**Exercise goal**
Within the entries below, find every line that has the string "Lord", then copy it.

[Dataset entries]
◇ ◇ ◇ ◇

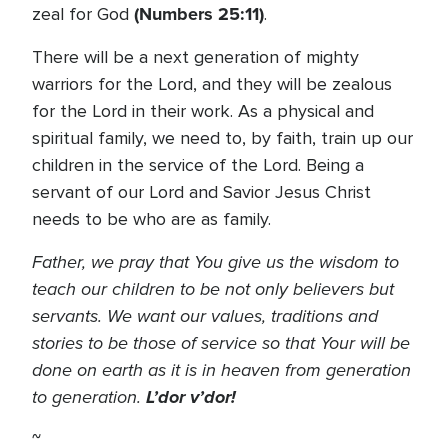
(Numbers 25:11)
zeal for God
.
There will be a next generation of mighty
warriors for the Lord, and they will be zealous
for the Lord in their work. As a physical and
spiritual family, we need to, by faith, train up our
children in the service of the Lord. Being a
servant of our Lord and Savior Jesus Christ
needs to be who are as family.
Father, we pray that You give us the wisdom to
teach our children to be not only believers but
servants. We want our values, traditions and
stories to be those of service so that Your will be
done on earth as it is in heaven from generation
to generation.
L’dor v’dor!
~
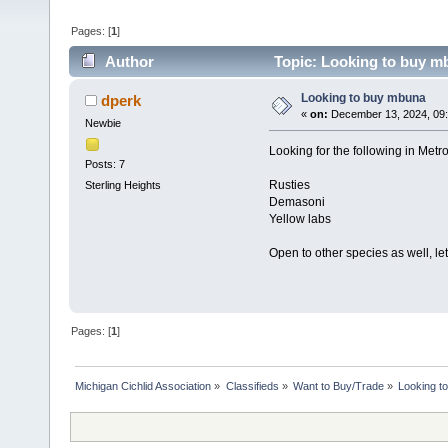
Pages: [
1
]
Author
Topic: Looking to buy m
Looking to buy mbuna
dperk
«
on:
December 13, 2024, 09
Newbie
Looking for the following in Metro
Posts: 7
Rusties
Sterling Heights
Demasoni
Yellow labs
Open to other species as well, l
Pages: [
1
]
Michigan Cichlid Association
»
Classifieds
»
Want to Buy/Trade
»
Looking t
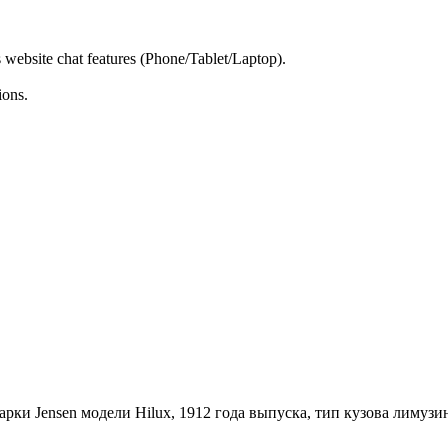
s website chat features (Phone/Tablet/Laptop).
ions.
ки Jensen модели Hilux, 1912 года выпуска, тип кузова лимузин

◇ ◇ ◇ ◇

**Written answer**
warriors for the Lord, and they will be zealous
for the Lord in their work. As a physical and
children in the service of the Lord. Being a
servant of our Lord and Savior Jesus Christ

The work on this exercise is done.